I should say here that there are sometimes controversies that arise on "the left" that don't personally resonate with me. Some that Maher mentions aren't things that I would personally rise up and take on. Some of them might even seem wrongheaded to me. If and when I feel that way, then I can try to learn why folks are reacting the way they are, or I can publicly challenge the campaign with what I see as more meritorious arguments. It's not up to me or Bill Maher or anyone to just tell the pissed off group that their pissed-off-iness is itself the problem. Or if I think the reaction is itself a problem, then it's on me to make a better case for why that is than simply telling an outlet like Media Matters to "shut the f*** up" for forming an expressing an organic opinion to something it and some of its Latino staffers did, in fact, find problematic. That's not winning the argument—that's denying the right to have one.

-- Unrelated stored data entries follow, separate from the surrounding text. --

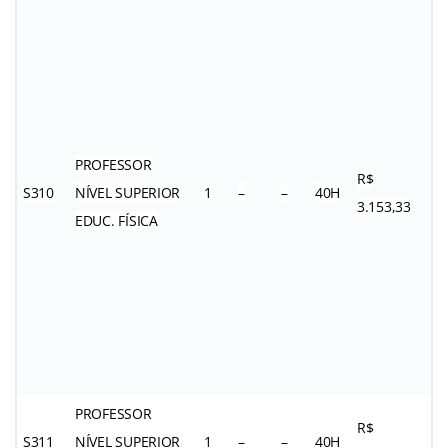
PROFESSOR
R$
S310
NÍVEL SUPERIOR
1
–
–
40H
3.153,33
EDUC. FÍSICA
PROFESSOR
R$
S311
NÍVEL SUPERIOR
1
–
–
40H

This is what I've always found so reductive about the "political correctness" charge. It can be form of bullying, in a way. It's often just a more neutral-sounding attempt at suppression. It's this holier-than-thou idea that you, someone with a specific set of life experiences and ideas and values, are the one who gets to adjudicate what is and is not an acceptable thing for each and every person in America to find fair or objectionable. That's just bull. Why do you and you alone get to determine which conversations get to be a one-way street? And this is especially true when it comes from someone like Maher, who speaks from a place of great privilege. And not only a place of great privilege, but also a place of great scrutiny. Does he really want to live by the standard that he's setting here? Does he really want to be told which of his public campaigns are too divisive or beneath him or whatever? Just a week before this one, he closed by literally making a case for the banning all fraternities. Couldn't someone else turn around and make the same "P.C." case against him? Or even on something like his Donald Trump feud of a few years back—aren't their tonal similarities between his dedicated concern for that reality TV personality and what he sees as the frivolous concern for these designers? Frankly, I'm a little surprised that Maher, someone who speaks and speaks so much about so many controversial things, would even take on this road. It seems to shaky ground for him, at best.

I also think it's interesting that Maher saved this rant for the last segment, when his panel is tasked with sitting their silently while he alone speaks his monologue. I say it's interesting because this particular panel was made up of two out gay men, Barney Frank and Zachary Quinto. I'm not sure how either of these two gay men would've reacted, if asked, but I do no with absolute certainty that they have a little more insight into the insult that people were feeling than does Maher, a straight man who has made his own lack of desire for children quite known. Personally, I would've liked to hear what these two (and even gay ally S.E. Cup) had to say. But then again, I typically like more speech, not less.